● Required work: Only the number is wanted: count the lines in the data with "City" in them.

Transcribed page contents

········

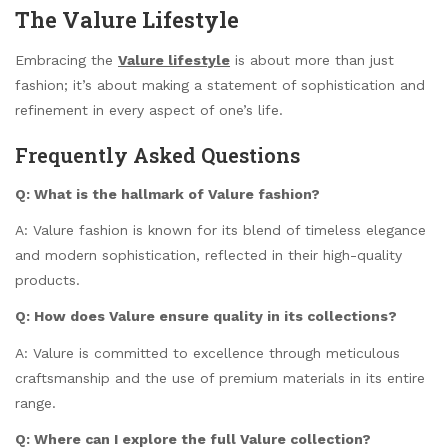
The Valure Lifestyle
Embracing the
Valure lifestyle
is about more than just
fashion; it’s about making a statement of sophistication and
refinement in every aspect of one’s life.
Frequently Asked Questions
Q: What is the hallmark of Valure fashion?
A: Valure fashion is known for its blend of timeless elegance
and modern sophistication, reflected in their high-quality
products.
Q: How does Valure ensure quality in its collections?
A: Valure is committed to excellence through meticulous
craftsmanship and the use of premium materials in its entire
range.
Q: Where can I explore the full Valure collection?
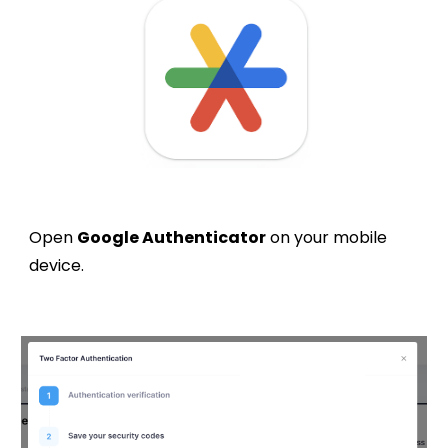
Open
Google Authenticator
on your mobile
device.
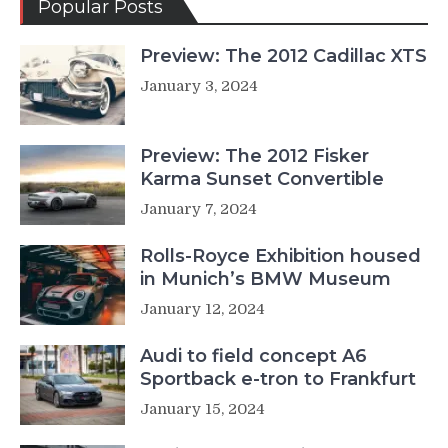
Popular Posts
Preview: The 2012 Cadillac XTS
January 3, 2024
Preview: The 2012 Fisker
Karma Sunset Convertible
January 7, 2024
Rolls-Royce Exhibition housed
in Munich’s BMW Museum
January 12, 2024
Audi to field concept A6
Sportback e-tron to Frankfurt
January 15, 2024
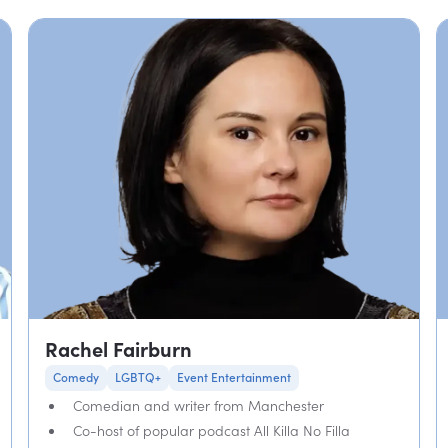
Rachel Fairburn
Comedy
LGBTQ+
Event Entertainment
Comedian and writer from Manchester
Co-host of popular podcast All Killa No Filla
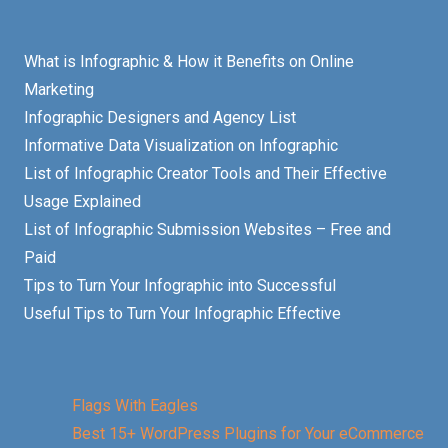
What is Infographic & How it Benefits on Online
Marketing
Infographic Designers and Agency List
Informative Data Visualization on Infographic
List of Infographic Creator Tools and Their Effective
Usage Explained
List of Infographic Submission Websites – Free and
Paid
Tips to Turn Your Infographic into Successful
Useful Tips to Turn Your Infographic Effective
Flags With Eagles
Best 15+ WordPress Plugins for Your eCommerce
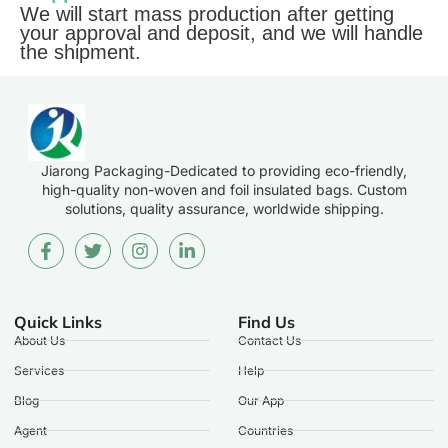
We will start mass production after getting
your approval and deposit, and we will handle
the shipment.
Jiarong Packaging-Dedicated to providing eco-friendly,
high-quality non-woven and foil insulated bags. Custom
solutions, quality assurance, worldwide shipping.
Quick Links
Find Us
About Us
Contact Us
Services
Help
Blog
Our App
Agent
Countries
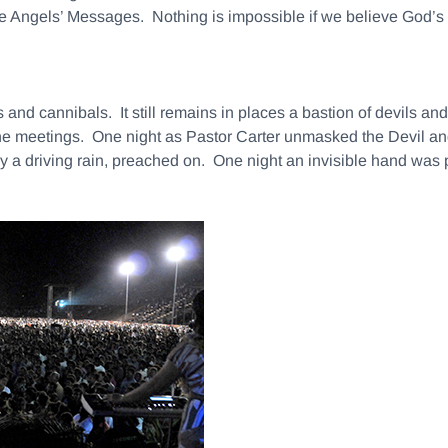
hree Angels’ Messages. Nothing is impossible if we believe God’s
and cannibals. It still remains in places a bastion of devils a
he meetings. One night as Pastor Carter unmasked the Devil and
by a driving rain, preached on. One night an invisible hand wa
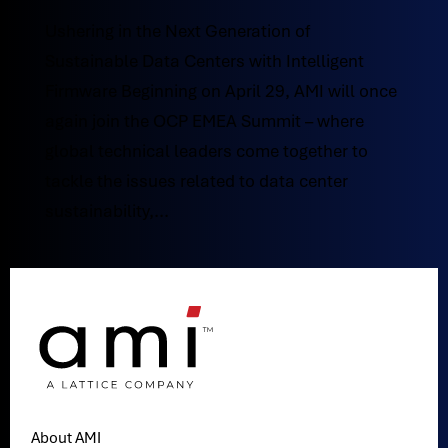
Ushering in the Next Generation of
Sustainable Data Centers with Intelligent
Firmware Beginning on April 29, AMI will once
again join the OCP EMEA Summit – where
global technical leaders come together to
tackle the issues related to data center
sustainability,...
About AMI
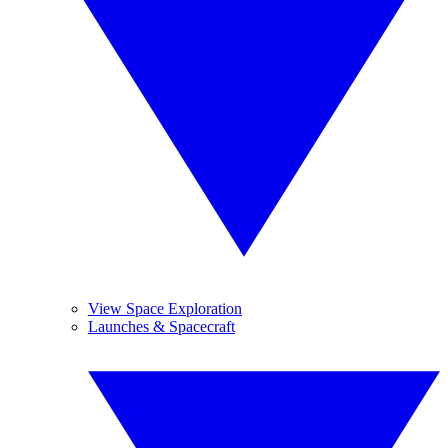
View Space Exploration
Launches & Spacecraft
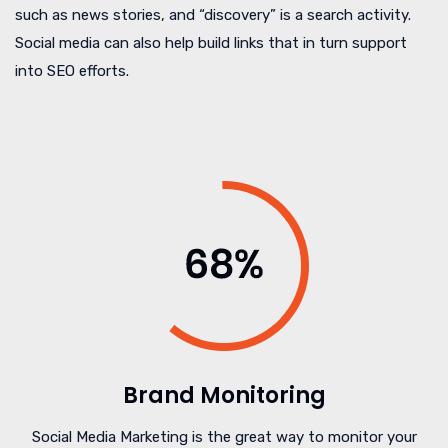
such as news stories, and “discovery” is a search activity.
Social media can also help build links that in turn support
into SEO efforts.
Brand Monitoring
Social Media Marketing is the great way to monitor your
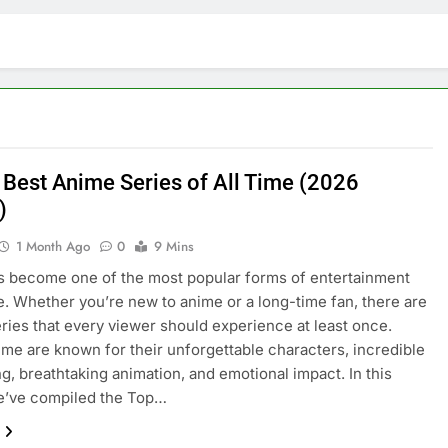
 Best Anime Series of All Time (2026
)
1 Month Ago
0
9 Mins
 become one of the most popular forms of entertainment
. Whether you’re new to anime or a long-time fan, there are
eries that every viewer should experience at least once.
me are known for their unforgettable characters, incredible
ing, breathtaking animation, and emotional impact. In this
we’ve compiled the Top…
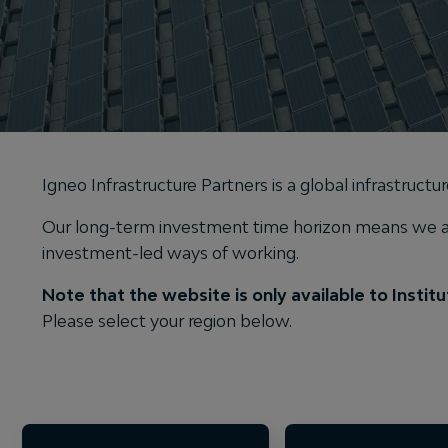
Igneo Infrastructure Partners is a global infrastruct
Our long-term investment time horizon means we are
investment-led ways of working.
Note that the website is only available to Institut
Please select your region below.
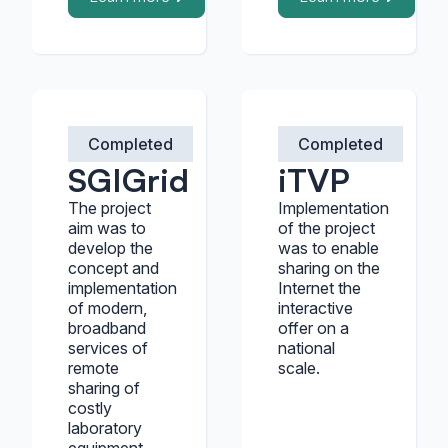
Completed
Completed
SGIGrid
iTVP
The project
Implementation
aim was to
of the project
develop the
was to enable
concept and
sharing on the
implementation
Internet the
of modern,
interactive
broadband
offer on a
services of
national
remote
scale.
sharing of
costly
laboratory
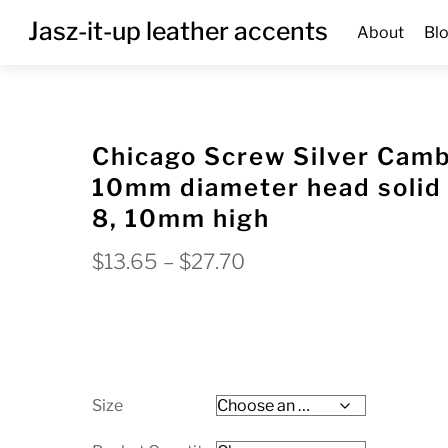
Skip
Menu
Jasz-it-up leather accents
About
Bl
to
content
Chicago Screw Silver Cam
10mm diameter head solid 
8, 10mm high
Price
$
13.65
–
$
27.70
range:
$13.65
through
$27.70
Size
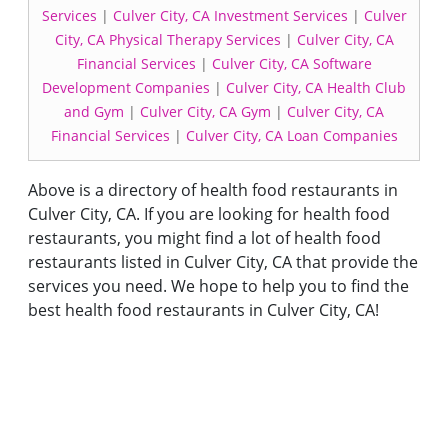
Services
|
Culver City, CA Investment Services
|
Culver
City, CA Physical Therapy Services
|
Culver City, CA
Financial Services
|
Culver City, CA Software
Development Companies
|
Culver City, CA Health Club
and Gym
|
Culver City, CA Gym
|
Culver City, CA
Financial Services
|
Culver City, CA Loan Companies
Above is a directory of health food restaurants in
Culver City, CA. If you are looking for health food
restaurants, you might find a lot of health food
restaurants listed in Culver City, CA that provide the
services you need. We hope to help you to find the
best health food restaurants in Culver City, CA!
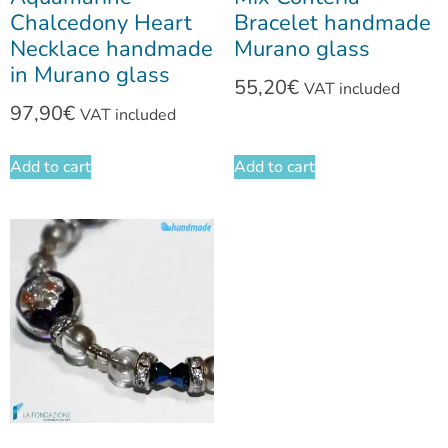
Chalcedony Heart
Bracelet handmade
Necklace handmade
Murano glass
in Murano glass
55,20
€
VAT included
97,90
€
VAT included
Add to cart
Add to cart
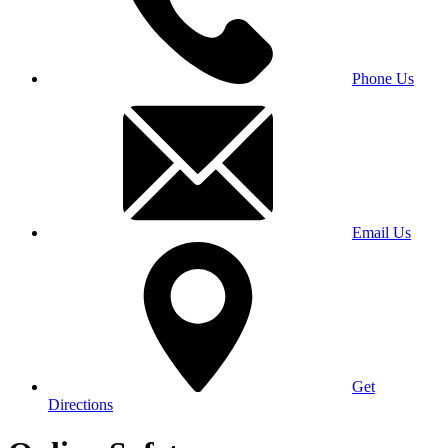
Phone Us
Email Us
Get
Directions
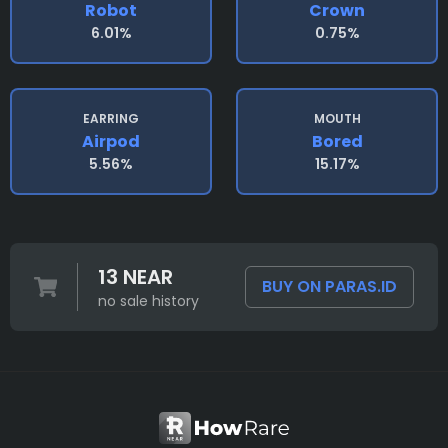
Robot
Crown
6.01%
0.75%
EARRING
MOUTH
Airpod
Bored
5.56%
15.17%
13 NEAR
BUY ON PARAS.ID
no sale history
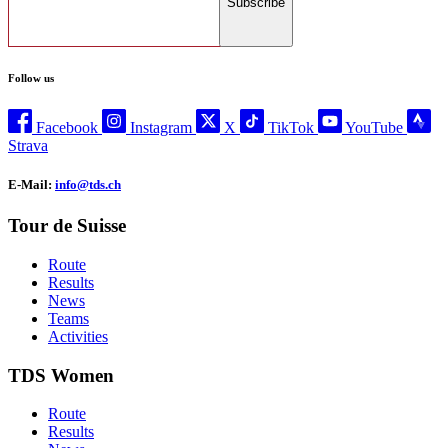
Subscribe
Follow us
Facebook
Instagram
X
TikTok
YouTube
Strava
E-Mail:
info@tds.ch
Tour de Suisse
Route
Results
News
Teams
Activities
TDS Women
Route
Results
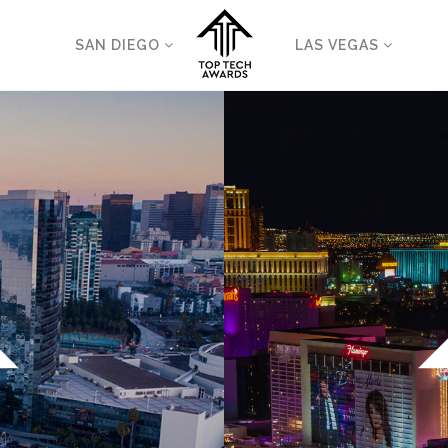
SAN DIEGO
LAS VEGAS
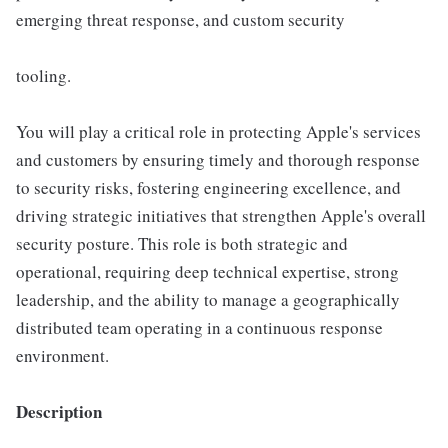
emerging threat response, and custom security
tooling.
You will play a critical role in protecting Apple's services
and customers by ensuring timely and thorough response
to security risks, fostering engineering excellence, and
driving strategic initiatives that strengthen Apple's overall
security posture. This role is both strategic and
operational, requiring deep technical expertise, strong
leadership, and the ability to manage a geographically
distributed team operating in a continuous response
environment.
Description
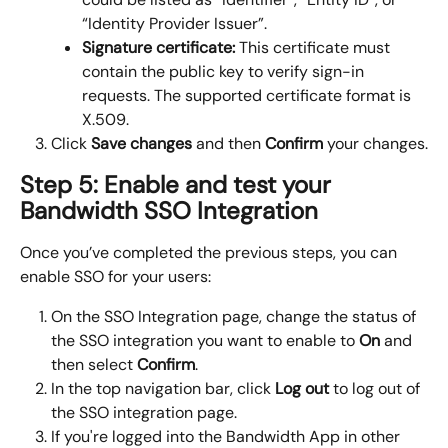
“Identity Provider Issuer”.
Signature certificate: 
This certificate must 
contain the public key to verify sign-in 
requests. The supported certificate format is 
X.509.
Click 
Save changes
 and then 
Confirm
 your changes.
Step 5: Enable and test your 
Bandwidth SSO Integration
Once you’ve completed the previous steps, you can 
enable SSO for your users:
On the SSO Integration page, change the status of 
the SSO integration you want to enable to 
On
 and 
then select 
Confirm
.
In the top navigation bar, click 
Log out 
to log out of 
the SSO integration page.
If you're logged into the Bandwidth App in other 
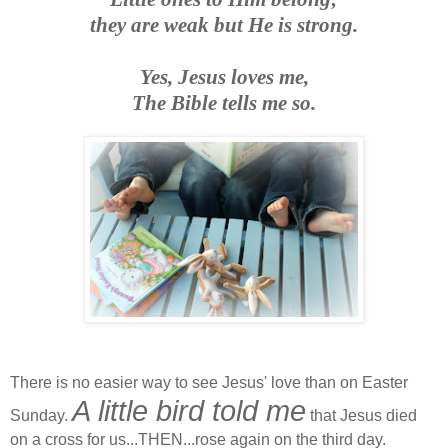
they are weak but He is strong.
Yes, Jesus loves me,
The Bible tells me so.
There is no easier way to see Jesus' love than on Easter
A little bird told me
Sunday.
that Jesus died
on a cross for us...THEN...rose again on the third day.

········

● Task response: 11